### What the task requires
Pull every line containing "wird" from the data.

═══

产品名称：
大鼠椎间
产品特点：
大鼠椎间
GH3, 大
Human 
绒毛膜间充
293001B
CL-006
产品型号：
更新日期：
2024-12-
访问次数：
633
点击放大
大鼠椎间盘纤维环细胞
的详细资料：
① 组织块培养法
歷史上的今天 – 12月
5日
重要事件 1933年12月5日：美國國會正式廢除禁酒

═══

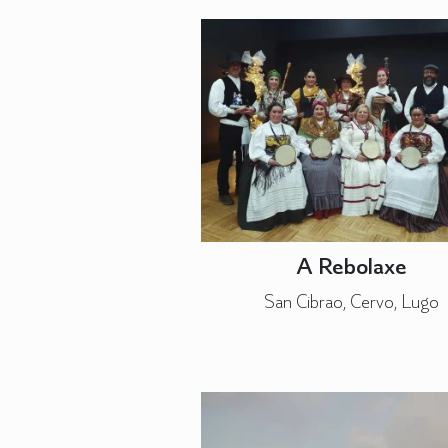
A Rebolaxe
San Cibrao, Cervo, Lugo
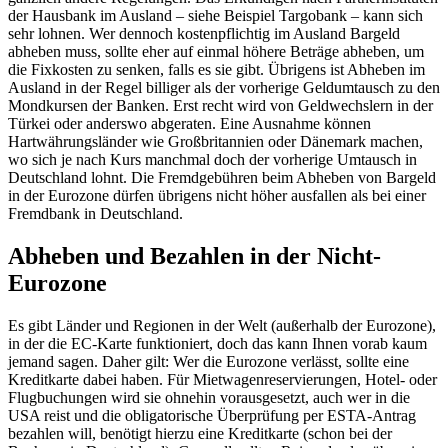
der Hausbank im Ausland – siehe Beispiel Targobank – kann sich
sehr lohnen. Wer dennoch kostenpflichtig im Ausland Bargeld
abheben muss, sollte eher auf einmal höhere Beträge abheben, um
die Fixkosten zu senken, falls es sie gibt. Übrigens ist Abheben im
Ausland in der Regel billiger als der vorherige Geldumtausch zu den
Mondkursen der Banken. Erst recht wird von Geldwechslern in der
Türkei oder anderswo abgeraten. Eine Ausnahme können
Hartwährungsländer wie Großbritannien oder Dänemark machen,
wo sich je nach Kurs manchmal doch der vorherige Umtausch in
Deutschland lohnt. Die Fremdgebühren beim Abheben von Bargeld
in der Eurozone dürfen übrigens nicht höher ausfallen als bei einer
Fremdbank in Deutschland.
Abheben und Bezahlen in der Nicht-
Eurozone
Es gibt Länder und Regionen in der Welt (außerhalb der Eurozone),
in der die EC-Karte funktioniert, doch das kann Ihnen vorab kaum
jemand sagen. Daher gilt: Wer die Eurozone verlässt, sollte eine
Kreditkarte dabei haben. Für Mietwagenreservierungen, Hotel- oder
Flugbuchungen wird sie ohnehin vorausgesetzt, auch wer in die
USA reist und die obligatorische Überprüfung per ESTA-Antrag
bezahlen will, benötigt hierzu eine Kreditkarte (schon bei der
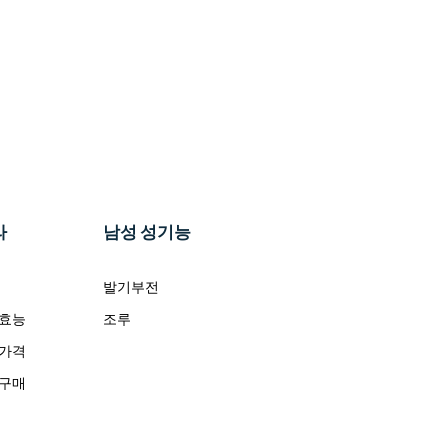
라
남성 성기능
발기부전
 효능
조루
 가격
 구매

═══

### Worked solution
Mondkursen der Banken. Erst recht wird von Geldwechslern in der
Flugbuchungen wird sie ohnehin vorausgesetzt, auch wer in die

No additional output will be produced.